The pandemic has harmed all kinds of companies; however, museum owners have suffered the most since no one visits them, and it’s costly to keep a museum. And right now, Japan’s Ghibli Museum is the latest institution to face the pandemic’s economic horror.
The enchanting facility hosts retrospectives of the anime from director Hayao Miyazaki and his Studio Ghibli co-workers and short anime movies that aren’t available in the wild, typically drawing in visitors from all over Japan and overseas.
In the wake of official closures during times of high infection and a general slowdown in tourist numbers and leisure trips during the last two years, the numbers of visitors have fallen to a small fraction from what it used to be, and the timing of the downturn in visitors is particularly troubling.
The museum, which has been in operation for 20 years, requires a range of repairs and major maintenance projects. The situation is so bad that the museum is now asking for donations, stating, “Currently we’re operating in the red…and should the museum continues to draw upon our reserves of cash, we believe that the operations of the museum and scheduled maintenance is at risk.”
The campaign for donations began in July to allow donors from outside Japan; however, Studio Ghibli sent out a message on its official account in the LINE messaging and social network app that it’s accepting donations from fans outside of Japan.

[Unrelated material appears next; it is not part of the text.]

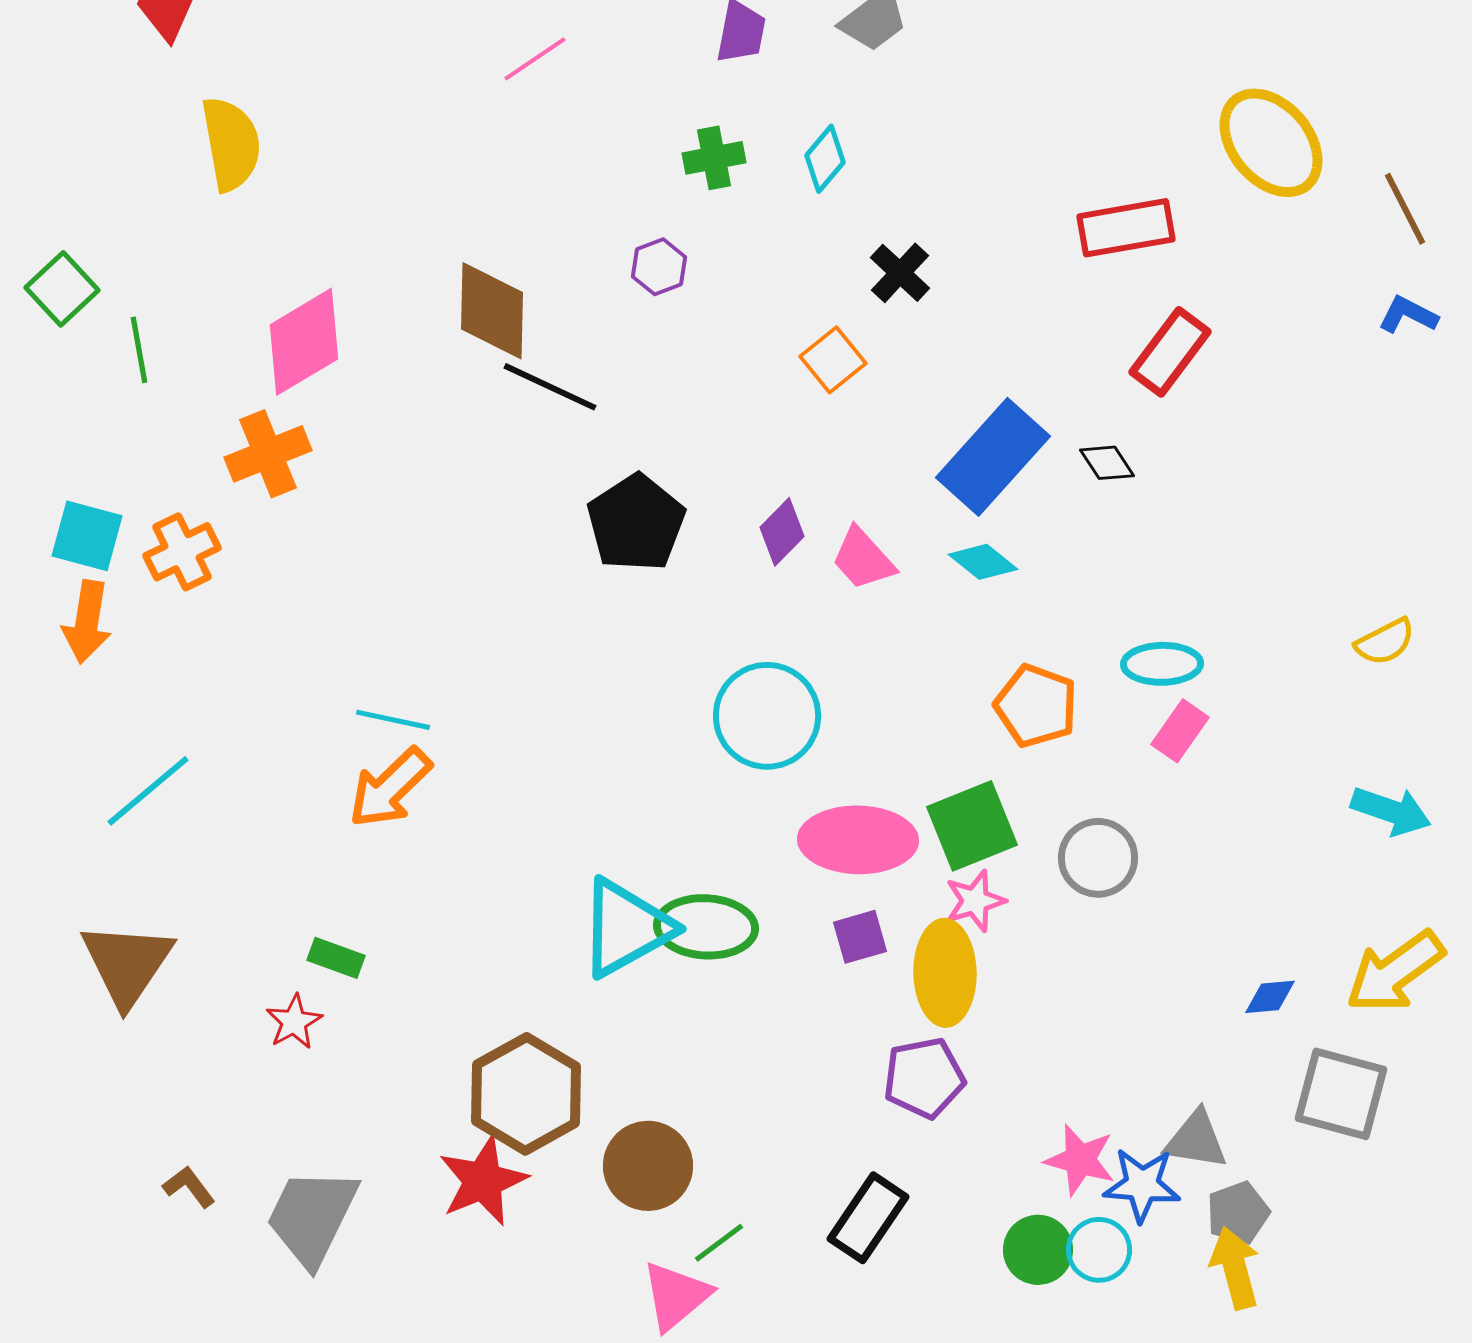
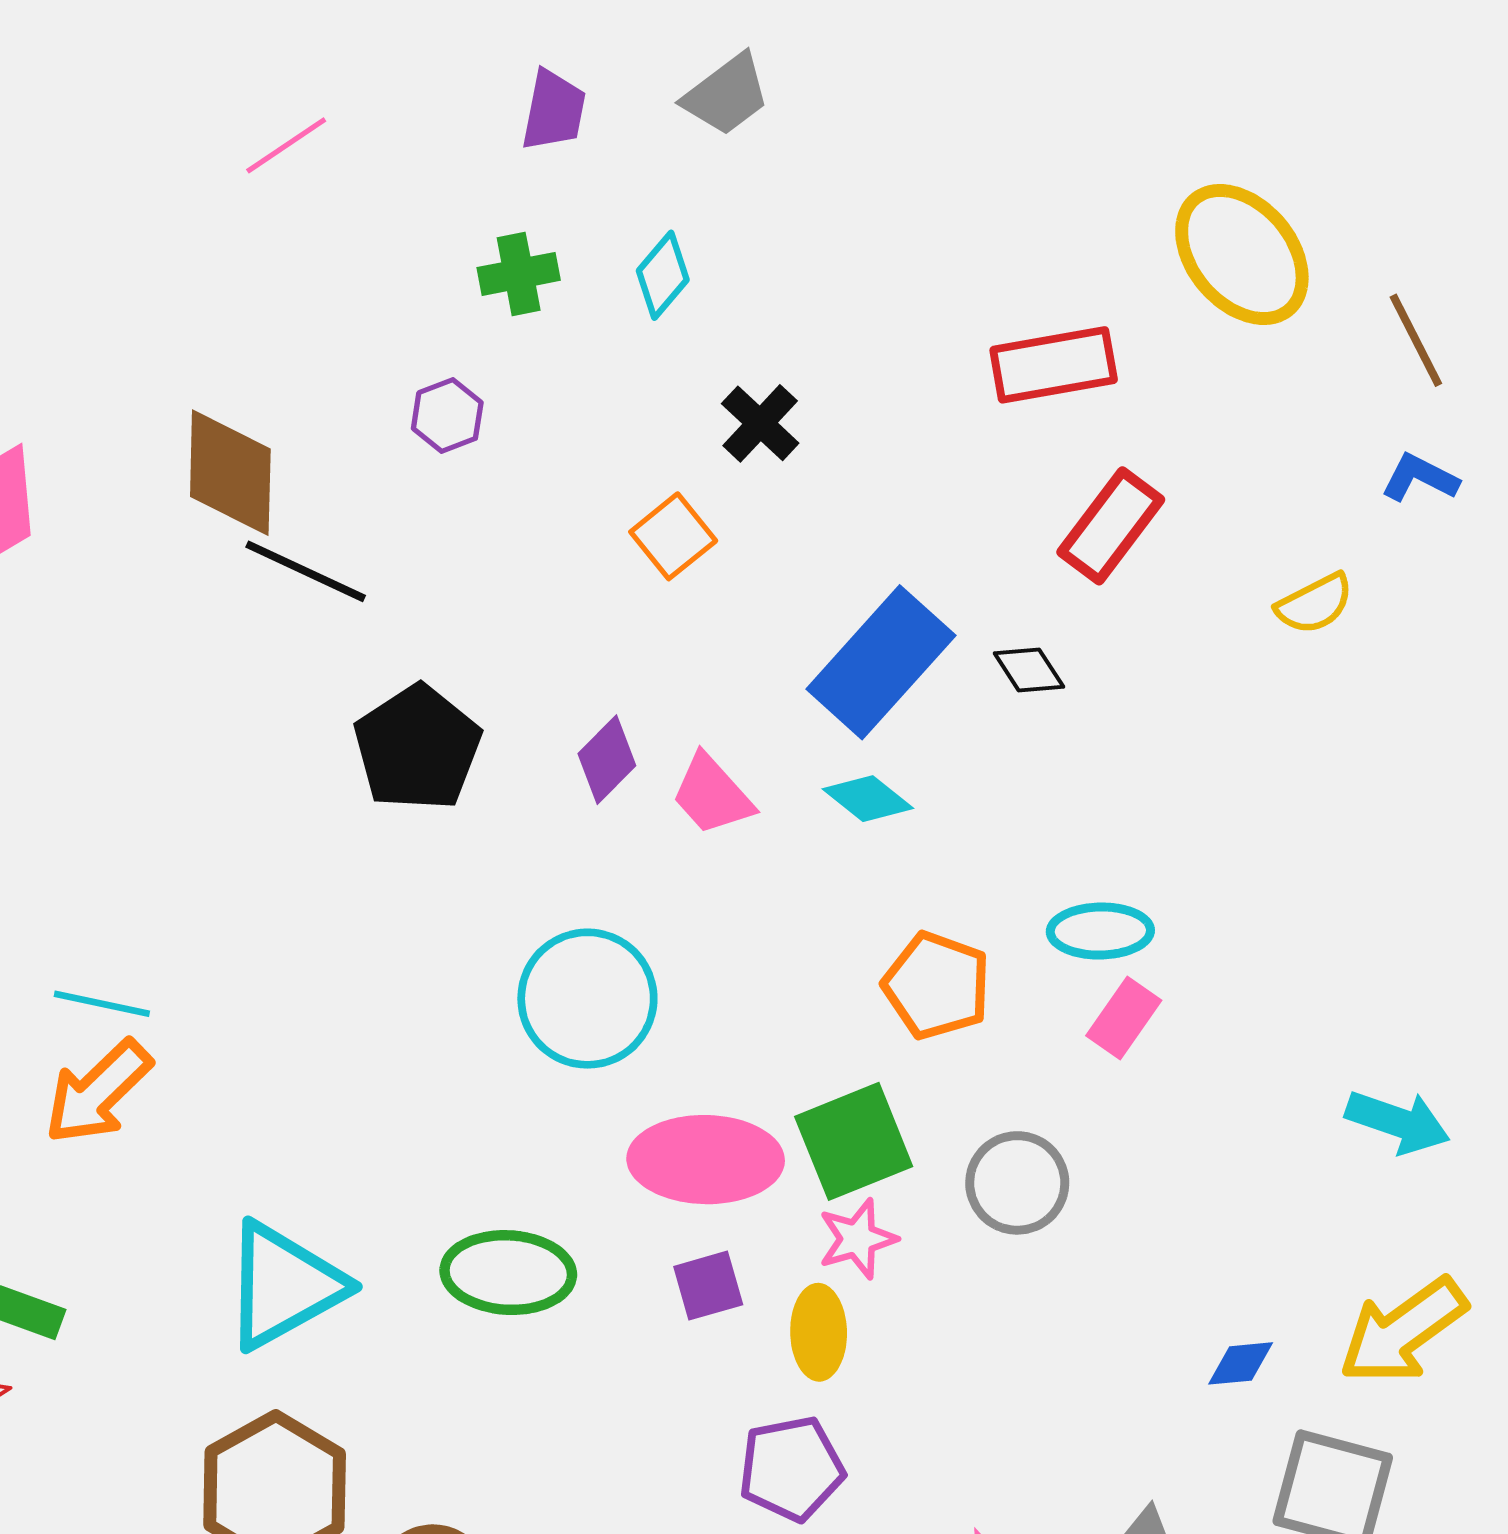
yellow semicircle: (1385, 642) -> (1315, 604), moved
cyan triangle: (626, 928) -> (284, 1286), moved
yellow ellipse: (945, 973) -> (819, 1332), size x0.7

Donors are requested to donate at least 5,000 yen (US$43.50) at least. To acknowledge Ghibli’s appreciation, they will receive a thank you card designed by Hayao Miyazaki himself. It features one of the Laputa: Castle in the Sky robots, a statue on the museum’s top.

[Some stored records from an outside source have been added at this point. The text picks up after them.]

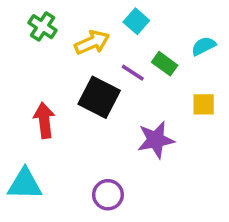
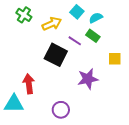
cyan semicircle: (204, 46) -> (96, 18), moved
red arrow: (44, 120) -> (29, 84), moved

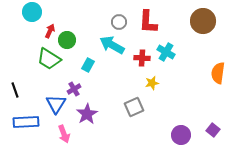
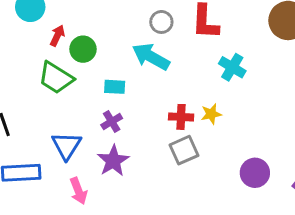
red cross: (142, 58) -> (181, 117), moved
cyan rectangle: (88, 65) -> (115, 87), turned 64
purple cross: (74, 89) -> (112, 122), moved
purple circle: (181, 135) -> (255, 173), moved

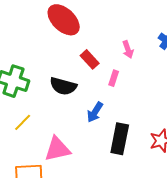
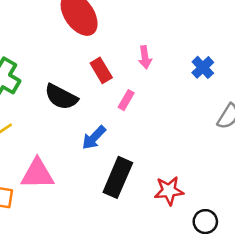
pink arrow: (128, 50) -> (145, 57), moved

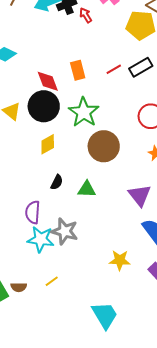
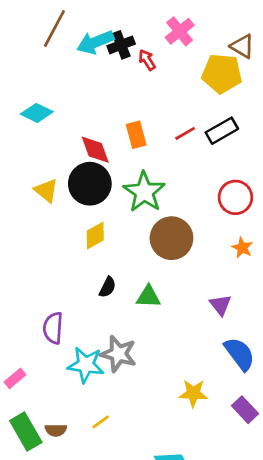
purple triangle: (140, 195) -> (220, 305), size x0.7
purple semicircle: (33, 212) -> (53, 328), moved

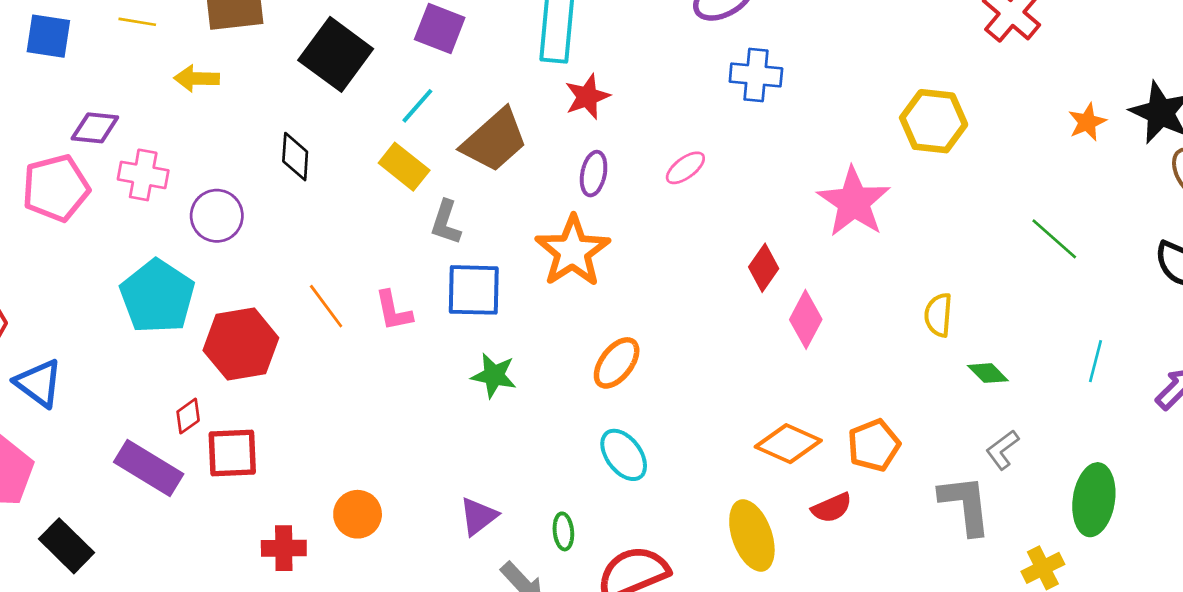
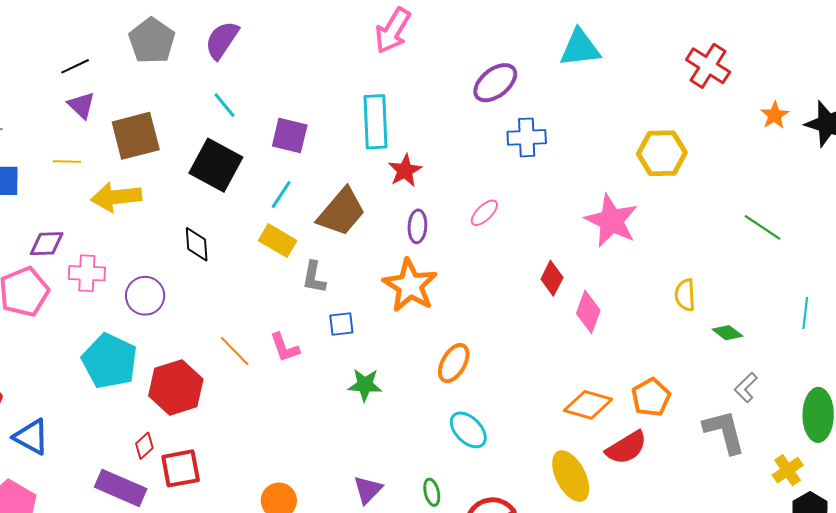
yellow arrow: (197, 78) -> (116, 197), size x1.5
orange star: (1087, 122) -> (775, 115), moved
blue square: (474, 290) -> (341, 324), size x0.6
red semicircle: (832, 508) -> (626, 448), size x1.4

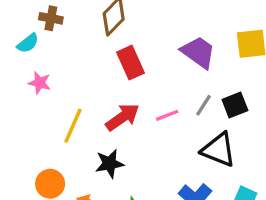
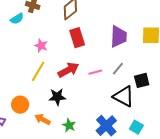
purple trapezoid: (198, 52) -> (119, 36), turned 50
pink star: (40, 83) -> (41, 46), moved
black square: (235, 105) -> (142, 80), moved

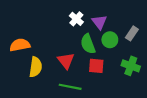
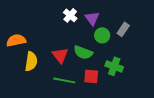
green semicircle: (88, 44) -> (83, 52), moved, turned -48
red square: (96, 66) -> (91, 76), moved
green cross: (131, 66) -> (114, 66), moved

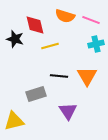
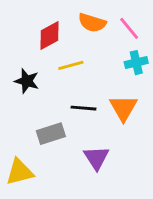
pink line: (91, 20) -> (129, 28), turned 30
red diamond: (35, 25) -> (49, 36), turned 75
black star: (15, 39) -> (27, 81), moved

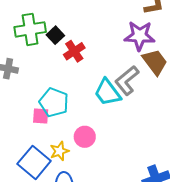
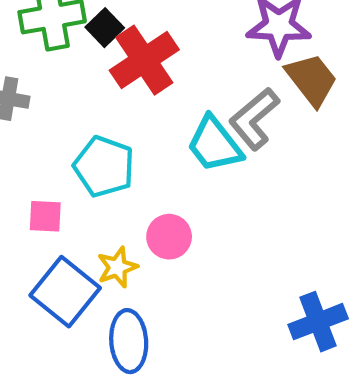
red cross: (74, 51) -> (144, 60), size x1.5
pink square: (41, 116) -> (45, 216), moved

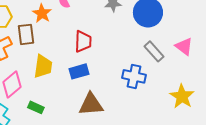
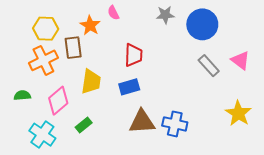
blue cross: (134, 76) -> (175, 124), moved
green rectangle: (36, 107) -> (84, 125), turned -63

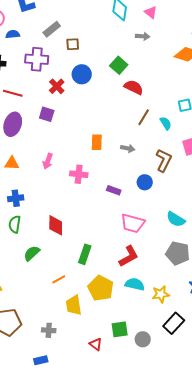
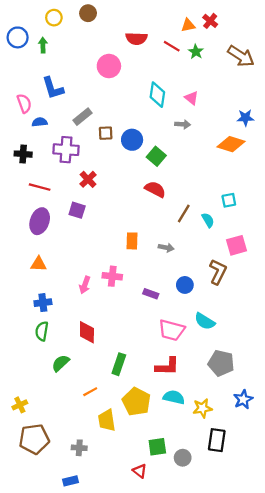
blue circle: (82, 74) -> (132, 140), moved
red semicircle: (134, 87) -> (155, 189), moved
brown L-shape: (164, 160) -> (218, 272), moved
pink arrow: (48, 161) -> (85, 285), moved
cyan semicircle: (176, 219) -> (205, 321), moved
red L-shape: (129, 256) -> (167, 366), turned 30
black rectangle: (174, 323) -> (217, 440), turned -35
red triangle: (96, 344) -> (140, 471), moved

The donation is managed by the system known as “furusato nozei” (“hometown tax”) that allows the funds given to local businesses may be used in tax-deductible forms when you file tax in Japan. If the donations can be tax-deductible for foreign fans is dependent on the tax authorities of their respective country; however, even if not, the program provides an opportunity to contribute directly to the stability of Studio Ghibli’s finances and to ensure that the museum is available for visitors when Japan’s borders finally allow international travel.
Donations can be accepted by Ghibli supporters from countries like the U.S., Canada, Australia, and Singapore. However, those in the U.K., China, EU member states, and some other European countries cannot donate due to legal issues.
The full details are available on the campaign’s website (continue scrolling down to find English information). It is generated 34.6 million yen versus an initial goal of 10 million, is scheduled to run until the close of January.